Available data START
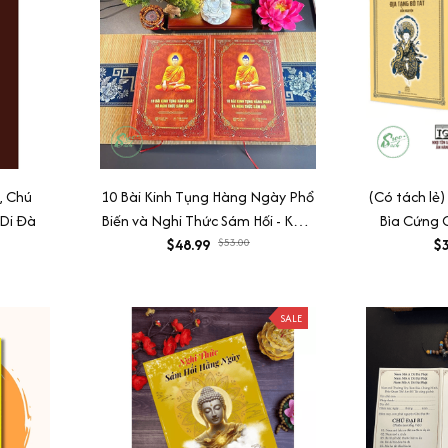
i, Chú
10 Bài Kinh Tụng Hàng Ngày Phổ
(Có tách lẻ
 Di Đà
Biến và Nghi Thức Sám Hối - Kèm
Bìa Cứng 
Vòng, 84 Câu Chú Đại Bi, KCN,
$48.99
$53.00
Chú Đại Bi,
$3
Sám Hối Thai Nhi
SALE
Available data END
_Task details_: The result should be a word-for-word restatement of all the data, without images.

_Worked solution_:
i, Chú
10 Bài Kinh Tụng Hàng Ngày Phổ
(Có tách lẻ
 Di Đà
Biến và Nghi Thức Sám Hối - Kèm
Bìa Cứng 
Vòng, 84 Câu Chú Đại Bi, KCN,
$48.99
$53.00
Chú Đại Bi,
$3
Sám Hối Thai Nhi
SALE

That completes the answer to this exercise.